List words, fields, or filenames in an index to a file or to a memory buffer
File: dtsearch.h
Members |
Description |
---|---|
long outputStringMaxSize; |
Maximum size of the output string to generate |
long listFlags; |
ListIndexFlags specifying the type of list to generate |
long searchFlags; |
SearchFlags specifying search features to be used in matching the toMatch expression, such as fuzziness, stemming, etc |
long fuzziness; |
If the dtsSearchFuzzy flag is set in searchFlags, set the fuzziness value from 1 to 10 to specify the level of fuzzy searching to apply. |
const char * toMatch; |
toMatch is an optional search expression specifying the text to match against items being listed. For example, to list all field names starting with "A", you would set listFlags to dtsListIndexFields, and set toMatch to "A*". |
const char * indexPath; |
Location of the index to list. |
const char * outputFile; |
Name of file to create (if the dtsListIndexReturnString flag is not set |
dtsStringHandle outputString; |
If the dtsListIndexReturnString flag is set, the list will be returned through a dtsStringHandle. The dtsStringHandle must be released by the caller. |
long fOutputStringWasTruncated; |
If true, the output was halted due to outputStringMaxSize before all items were listed |
You can use ListIndexFlags to specify the type of information included in the output.
When listing words, if dtsListIndexIncludeField is not set, then multiple instances of a word in different fields will be aggregated. For example, if "smith" occurs once in the "author" field and once in the "subject" field, that will result in a document count of 2 and a hit count of 2. In this case, the document count may not reflect the possibility that the two instances occur in the same document. To prevent this type of inaccuracy in the output, the dtsListIndexIncludeField flag can be used to distinguish instances in different fields.
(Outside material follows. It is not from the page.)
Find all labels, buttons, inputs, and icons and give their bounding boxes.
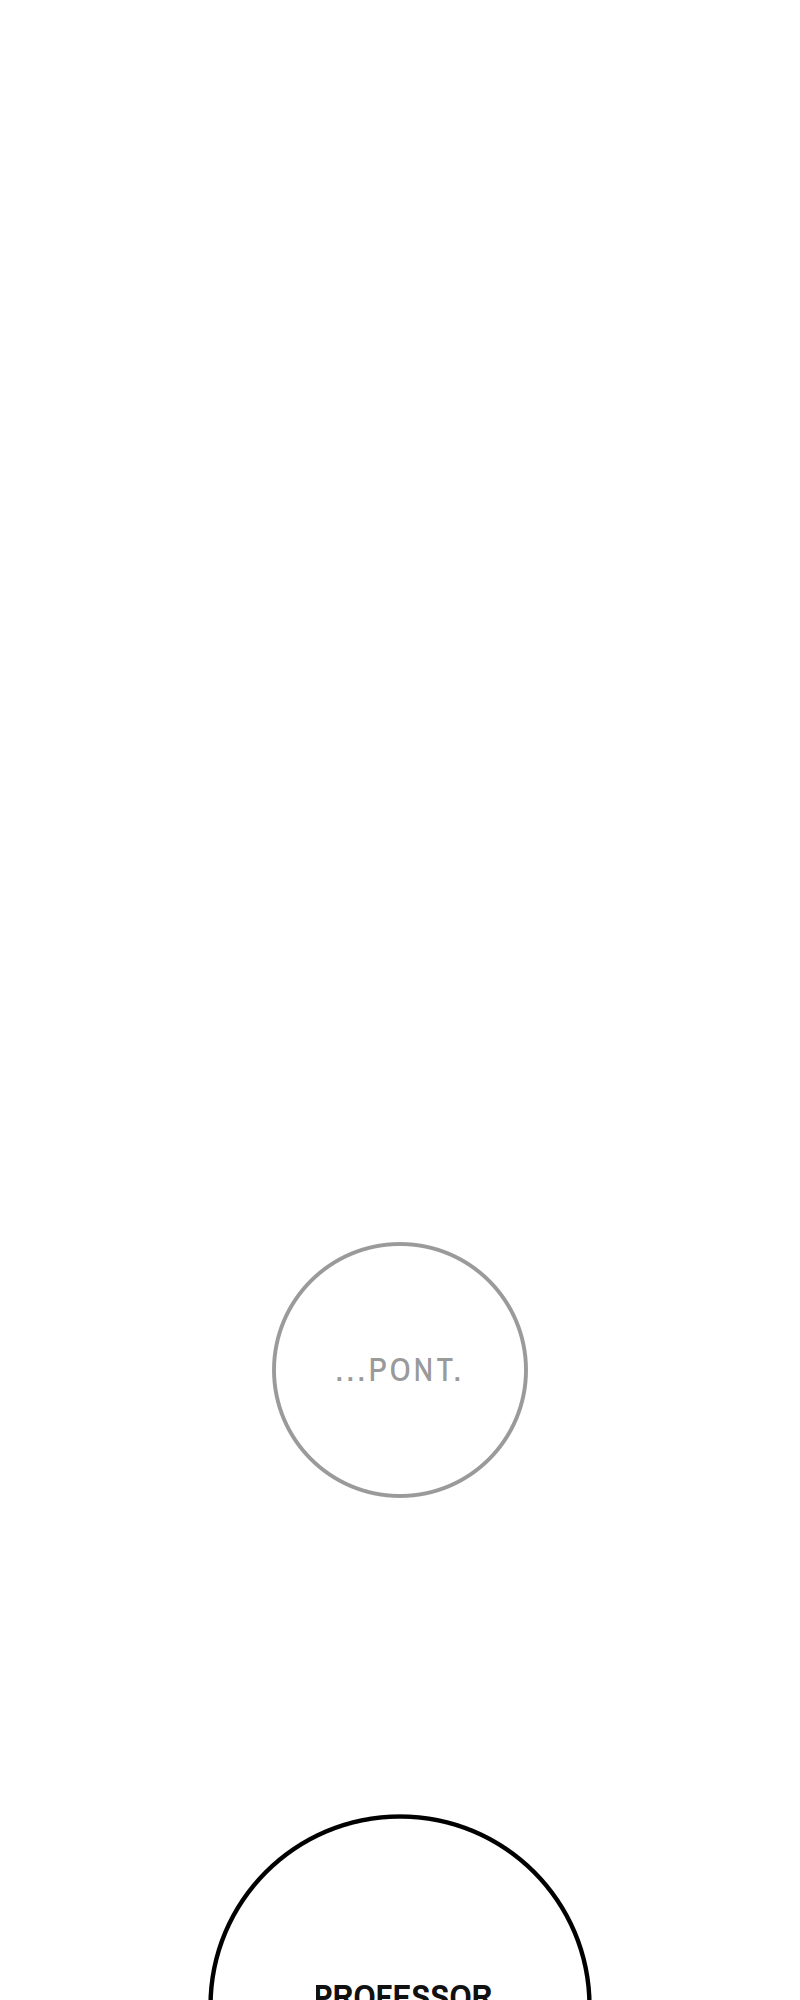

For speed, ListIndexJob does not actually enumerate the references for each word and instead relies on counts incrementally stored in the index. Therefore, the reported counts may include artifacts of the indexing process such as reindexed or removed documents, so the counts may be higher than the actual count of references in the index. Compressing an index will remove these extra references.